• [Work to complete]: Across these entries, report how many lines include the string "would", with nothing but the number.

Entries taken from a collection
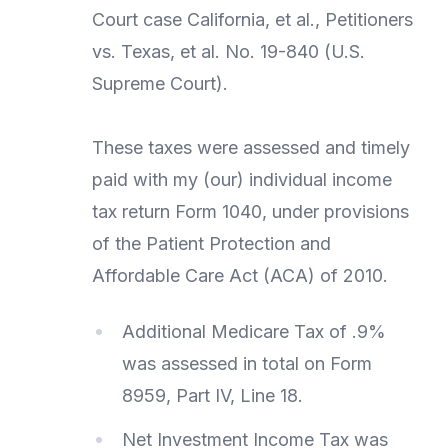
Court case California, et al., Petitioners
vs. Texas, et al. No. 19-840 (U.S.
Supreme Court).
These taxes were assessed and timely
paid with my (our) individual income
tax return Form 1040, under provisions
of the Patient Protection and
Affordable Care Act (ACA) of 2010.
Additional Medicare Tax of .9%
was assessed in total on Form
8959, Part IV, Line 18.
Net Investment Income Tax was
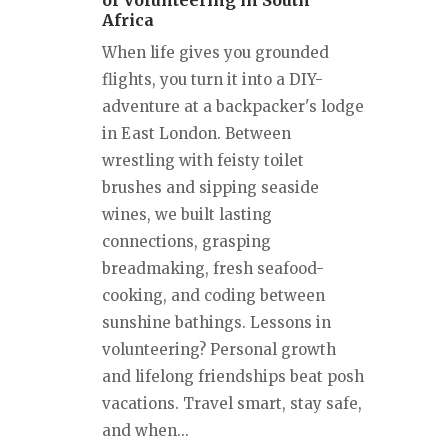
of Volunteering in South
Africa
When life gives you grounded
flights, you turn it into a DIY-
adventure at a backpacker's lodge
in East London. Between
wrestling with feisty toilet
brushes and sipping seaside
wines, we built lasting
connections, grasping
breadmaking, fresh seafood-
cooking, and coding between
sunshine bathings. Lessons in
volunteering? Personal growth
and lifelong friendships beat posh
vacations. Travel smart, stay safe,
and when...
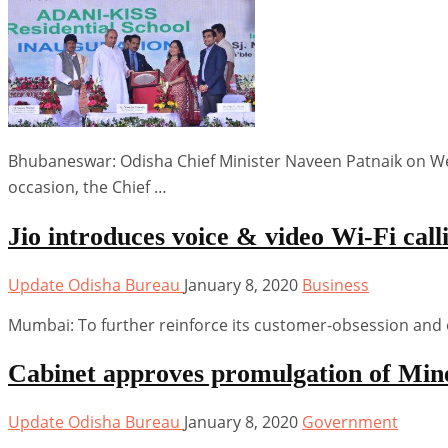
Bhubaneswar: Odisha Chief Minister Naveen Patnaik on Wed
occasion, the Chief …
Jio introduces voice & video Wi-Fi call
Update Odisha Bureau
January 8, 2020
Business
Mumbai: To further reinforce its customer-obsession and 
Cabinet approves promulgation of Min
Update Odisha Bureau
January 8, 2020
Government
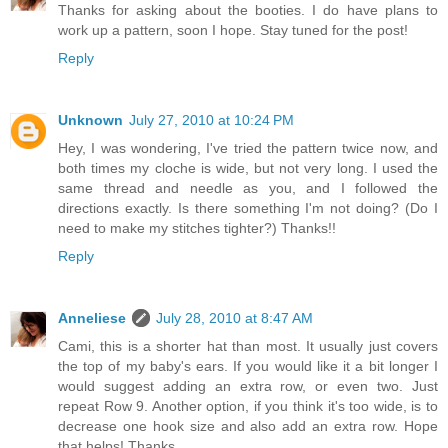
Thanks for asking about the booties. I do have plans to
work up a pattern, soon I hope. Stay tuned for the post!
Reply
Unknown
July 27, 2010 at 10:24 PM
Hey, I was wondering, I've tried the pattern twice now, and
both times my cloche is wide, but not very long. I used the
same thread and needle as you, and I followed the
directions exactly. Is there something I'm not doing? (Do I
need to make my stitches tighter?) Thanks!!
Reply
Anneliese
July 28, 2010 at 8:47 AM
Cami, this is a shorter hat than most. It usually just covers
the top of my baby's ears. If you would like it a bit longer I
would suggest adding an extra row, or even two. Just
repeat Row 9. Another option, if you think it's too wide, is to
decrease one hook size and also add an extra row. Hope
that helps! Thanks.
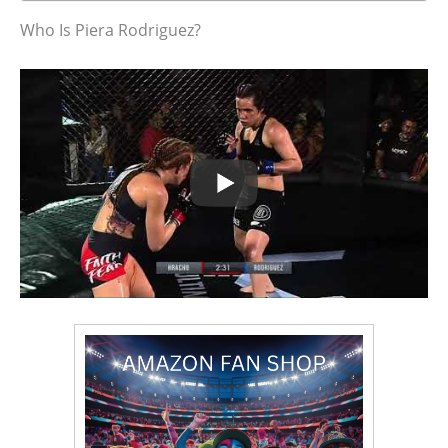
Who Is Piera Rodriguez?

• [Response area]: 2